Reduction of Nitrate Containing Wastewater for Ammonia Synthesis
As a useful nitrogen resource, ammonia is important for the manufacturing industry. This is because of ammonia's high-power density and low emissions, making it a perfect energy transporter.
Ammonia synthesis is currently based on an established process known as the Haber-Bosch technique, which operates only at high temperatures (300 to 500 °C) and pressures (200 to 300 bar). Simultaneously, the hydrogen needed in the Haber-Bosch method is typically generated by natural gas, which emits a large quantity of carbon dioxide, causing considerable ecological damage.

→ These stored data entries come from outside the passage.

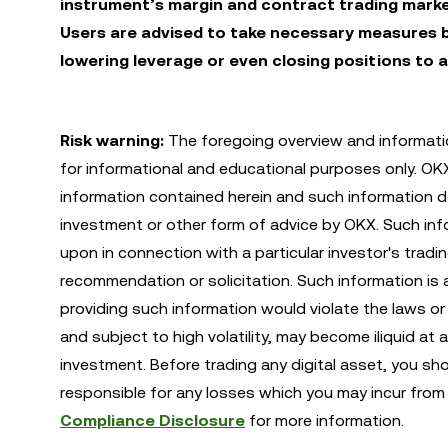
instrument’s margin and contract trading marke
Users are advised to take necessary measures b
lowering leverage or even closing positions to a
Risk warning:
The foregoing overview and informatio
for informational and educational purposes only. O
information contained herein and such information do
investment or other form of advice by OKX. Such infor
upon in connection with a particular investor's tradi
recommendation or solicitation. Such information is 
providing such information would violate the laws or r
and subject to high volatility, may become iliquid at 
investment. Before trading any digital asset, you sh
responsible for any losses which you may incur from 
Compliance Disclosure
for more information.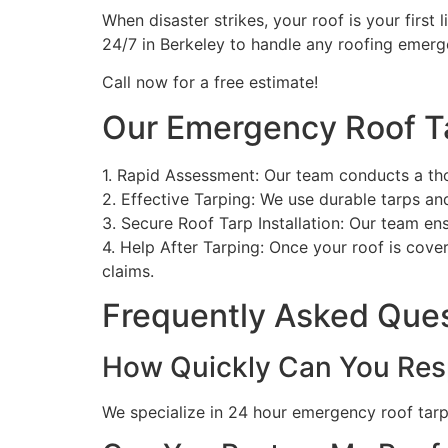
When disaster strikes, your roof is your first 
24/7 in Berkeley to handle any roofing emerg
Call now for a free estimate!
Our Emergency Roof T
1. Rapid Assessment: Our team conducts a th
2. Effective Tarping: We use durable tarps a
3. Secure Roof Tarp Installation: Our team en
4. Help After Tarping: Once your roof is cove
claims.
Frequently Asked Que
How Quickly Can You Res
We specialize in 24 hour emergency roof tarpin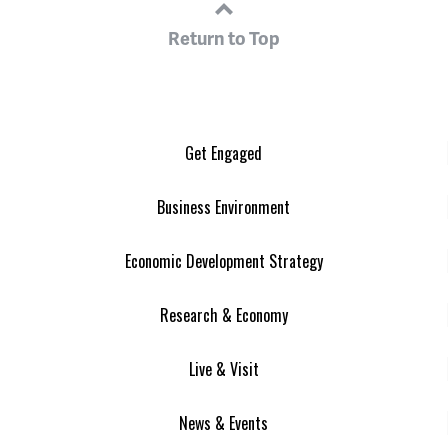
Return to Top
Get Engaged
Business Environment
Economic Development Strategy
Research & Economy
Live & Visit
News & Events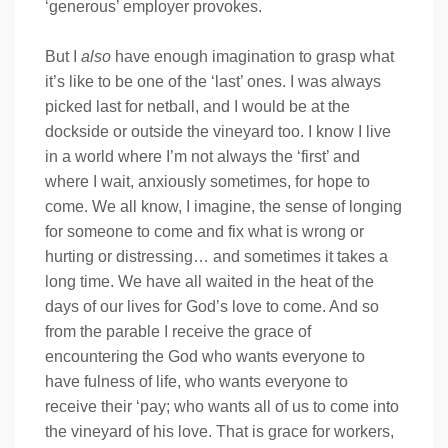
‘generous’ employer provokes.
But I
also
have enough imagination to grasp what
it’s like to be one of the ‘last’ ones. I was always
picked last for netball, and I would be at the
dockside or outside the vineyard too. I know I live
in a world where I’m not always the ‘first’ and
where I wait, anxiously sometimes, for hope to
come. We all know, I imagine, the sense of longing
for someone to come and fix what is wrong or
hurting or distressing… and sometimes it takes a
long time. We have all waited in the heat of the
days of our lives for God’s love to come. And so
from the parable I receive the grace of
encountering the God who wants everyone to
have fulness of life, who wants everyone to
receive their ‘pay; who wants all of us to come into
the vineyard of his love. That is grace for workers,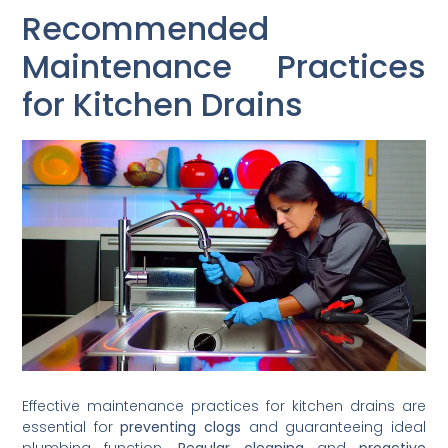
Recommended
Maintenance Practices
for Kitchen Drains
Effective maintenance practices for kitchen drains are
essential for
preventing clogs
and guaranteeing ideal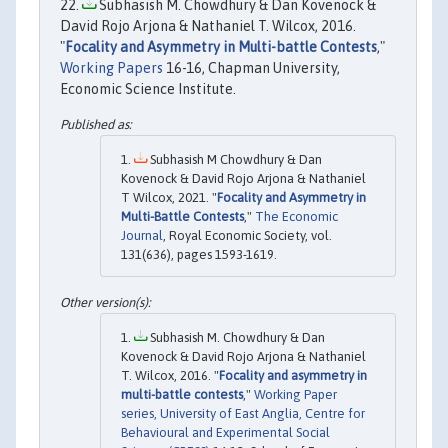
Subhasish M. Chowdhury & Dan Kovenock &
David Rojo Arjona & Nathaniel T. Wilcox, 2016.
"
Focality and Asymmetry in Multi-battle Contests
,"
Working Papers
16-16, Chapman University,
Economic Science Institute.
Subhasish M Chowdhury & Dan
Kovenock & David Rojo Arjona & Nathaniel
T Wilcox, 2021. "
Focality and Asymmetry in
Multi-Battle Contests
,"
The Economic
Journal
, Royal Economic Society, vol.
131(636), pages 1593-1619.
Subhasish M. Chowdhury & Dan
Kovenock & David Rojo Arjona & Nathaniel
T. Wilcox, 2016. "
Focality and asymmetry in
multi-battle contests
,"
Working Paper
series, University of East Anglia, Centre for
Behavioural and Experimental Social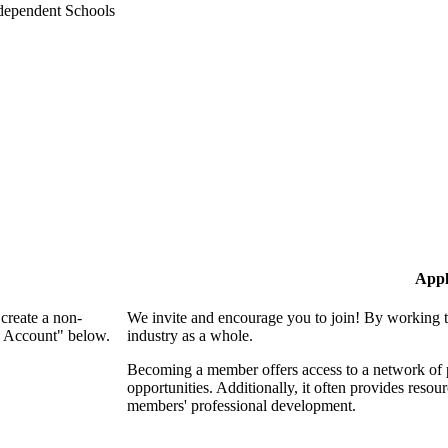
Appl
create a non-
We invite and encourage you to join! By working t
n Account" below.
industry as a whole.
Becoming a member offers access to a network of p
opportunities. Additionally, it often provides resou
members' professional development.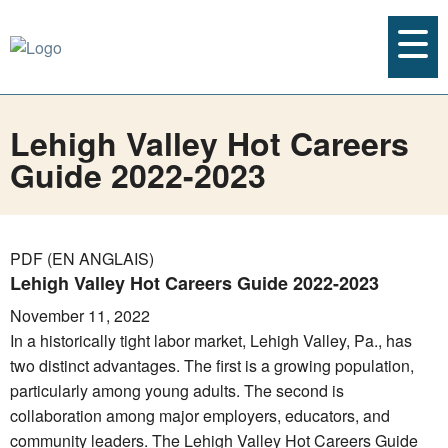
Lehigh Valley Hot Careers
Guide 2022-2023
PDF (EN ANGLAIS)
Lehigh Valley Hot Careers Guide 2022-2023
November 11, 2022
In a historically tight labor market, Lehigh Valley, Pa., has
two distinct advantages. The first is a growing population,
particularly among young adults. The second is
collaboration among major employers, educators, and
community leaders. The Lehigh Valley Hot Careers Guide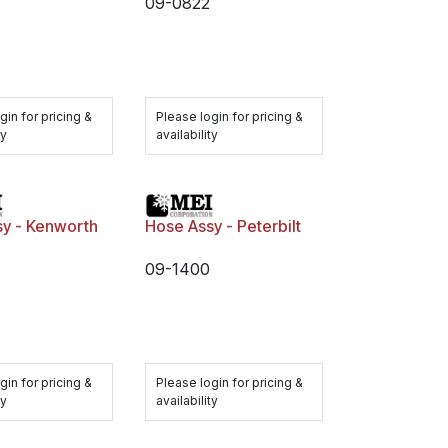
09-0822
gin for pricing &
Please login for pricing &
ty
availability
sy - Kenworth
Hose Assy - Peterbilt
09-1400
gin for pricing &
Please login for pricing &
ty
availability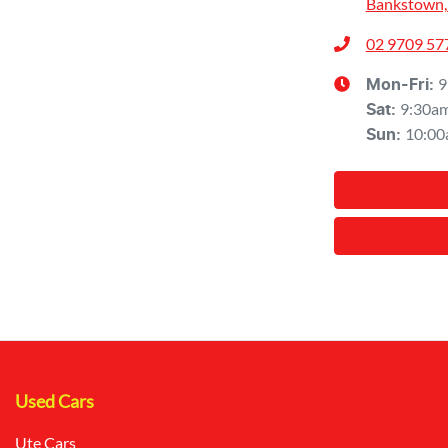
Bankstown,
02 9709 57
9
Mon-Fri:
9:30a
Sat
:
10:00
Sun
:
Used Cars
Ute Cars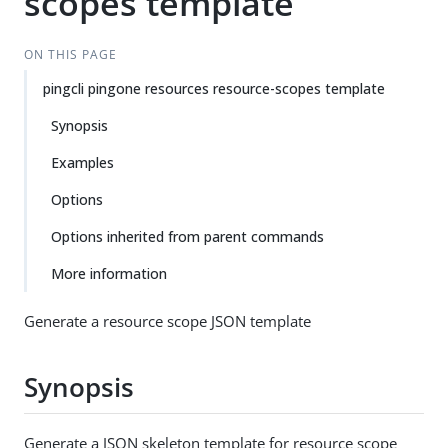
scopes template
ON THIS PAGE
pingcli pingone resources resource-scopes template
Synopsis
Examples
Options
Options inherited from parent commands
More information
Generate a resource scope JSON template
Synopsis
Generate a JSON skeleton template for resource scope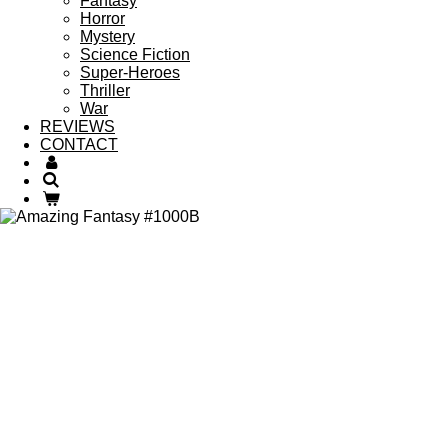
Fantasy
Horror
Mystery
Science Fiction
Super-Heroes
Thriller
War
REVIEWS
CONTACT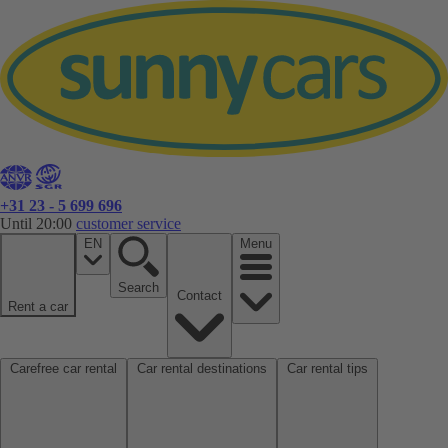
+31 23 - 5 699 696
Until 20:00
customer service
EN
Menu
Search
Contact
Rent a car
Carefree car rental
Car rental destinations
Car rental tips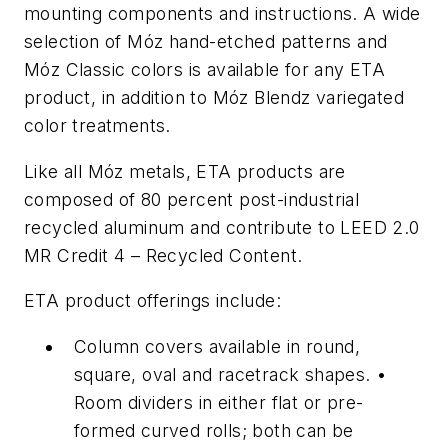
mounting components and instructions. A wide
selection of Móz hand-etched patterns and
Móz Classic colors is available for any ETA
product, in addition to Móz Blendz variegated
color treatments.
Like all Móz metals, ETA products are
composed of 80 percent post-industrial
recycled aluminum and contribute to LEED 2.0
MR Credit 4 – Recycled Content.
ETA product offerings include:
Column covers available in round,
square, oval and racetrack shapes. •
Room dividers in either flat or pre-
formed curved rolls; both can be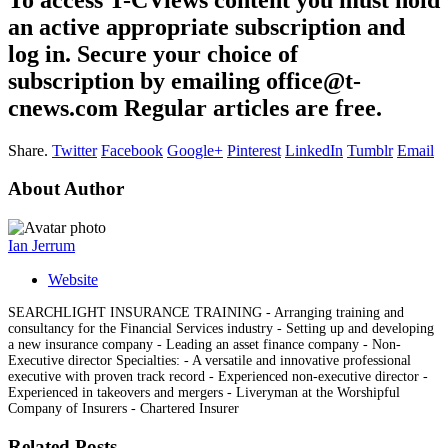
an active appropriate subscription and
log in. Secure your choice of
subscription by emailing office@t-
cnews.com Regular articles are free.
Share.
Twitter
Facebook
Google+
Pinterest
LinkedIn
Tumblr
Email
About Author
Ian Jerrum
Website
SEARCHLIGHT INSURANCE TRAINING - Arranging training and
consultancy for the Financial Services industry - Setting up and developing
a new insurance company - Leading an asset finance company - Non-
Executive director Specialties: - A versatile and innovative professional
executive with proven track record - Experienced non-executive director -
Experienced in takeovers and mergers - Liveryman at the Worshipful
Company of Insurers - Chartered Insurer
Related Posts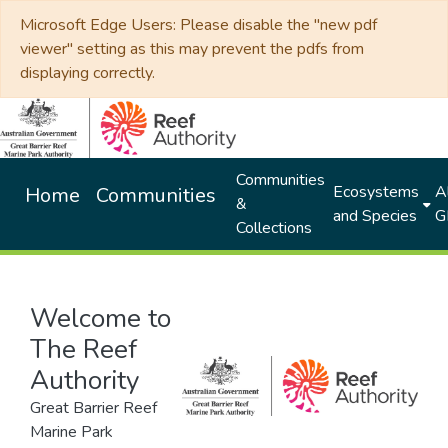
Microsoft Edge Users: Please disable the "new pdf
viewer" setting as this may prevent the pdfs from
displaying correctly.
Communities
Ecosystems
Al
Home
Communities
&
and Species
G
Collections
Welcome to
The Reef
Authority
Great Barrier Reef
Marine Park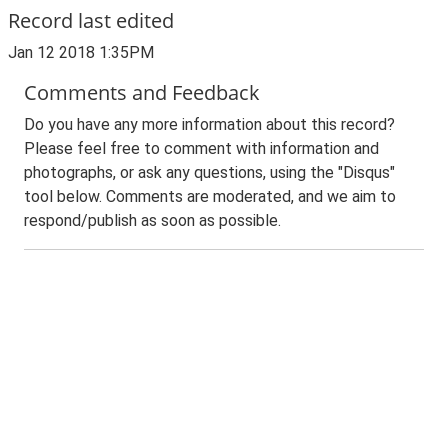
Record last edited
Jan 12 2018 1:35PM
Comments and Feedback
Do you have any more information about this record?
Please feel free to comment with information and
photographs, or ask any questions, using the "Disqus"
tool below. Comments are moderated, and we aim to
respond/publish as soon as possible.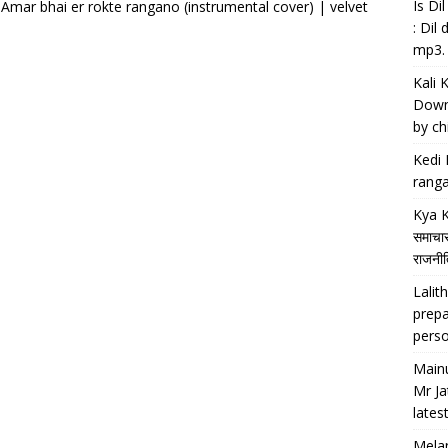
Is D
 Amar bhai er rokte rangano (instrumental cover) | velvet
: Dil
mp3.
Kali 
Downl
by chi
Kedi 
ranga
Kya K
समाचार
राजनीति
Lalith
prepa
perso
Main
Mr Ja
lates
Melan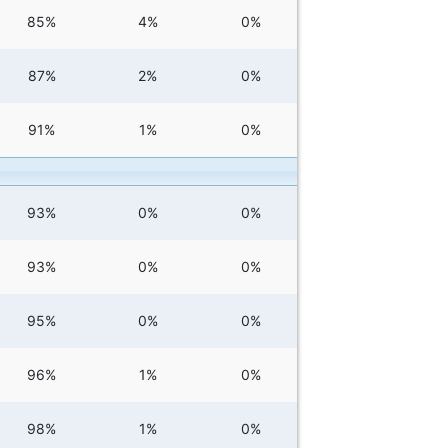
85%
4%
0%
87%
2%
0%
91%
1%
0%
93%
0%
0%
93%
0%
0%
95%
0%
0%
96%
1%
0%
98%
1%
0%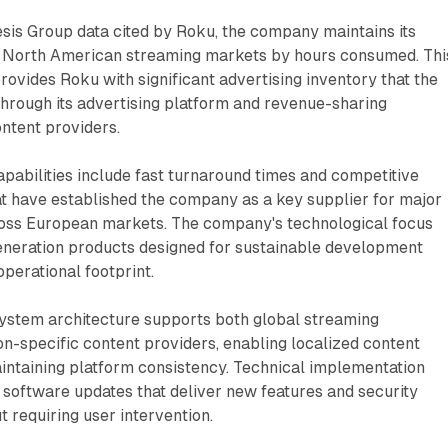
sis Group data cited by Roku, the company maintains its
in North American streaming markets by hours consumed. Thi
rovides Roku with significant advertising inventory that the
rough its advertising platform and revenue-sharing
ntent providers.
apabilities include fast turnaround times and competitive
at have established the company as a key supplier for major
ross European markets. The company's technological focus
eration products designed for sustainable development
operational footprint.
ystem architecture supports both global streaming
on-specific content providers, enabling localized content
intaining platform consistency. Technical implementation
software updates that deliver new features and security
requiring user intervention.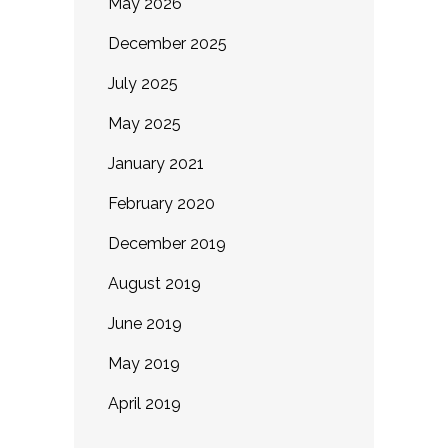
May 2026
December 2025
July 2025
May 2025
January 2021
February 2020
December 2019
August 2019
June 2019
May 2019
April 2019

With the increasing need for ammonia in societal production, employing water as a hydrogen source to reduce nitrate for ammonia synthesis has piqued the curiosity of several researchers. Because ammonia can be easily extracted from a nitrate-containing solution using techniques such as air stripping, electrocatalytic nitrate conversion to ammonia is viable for nitrate remediation.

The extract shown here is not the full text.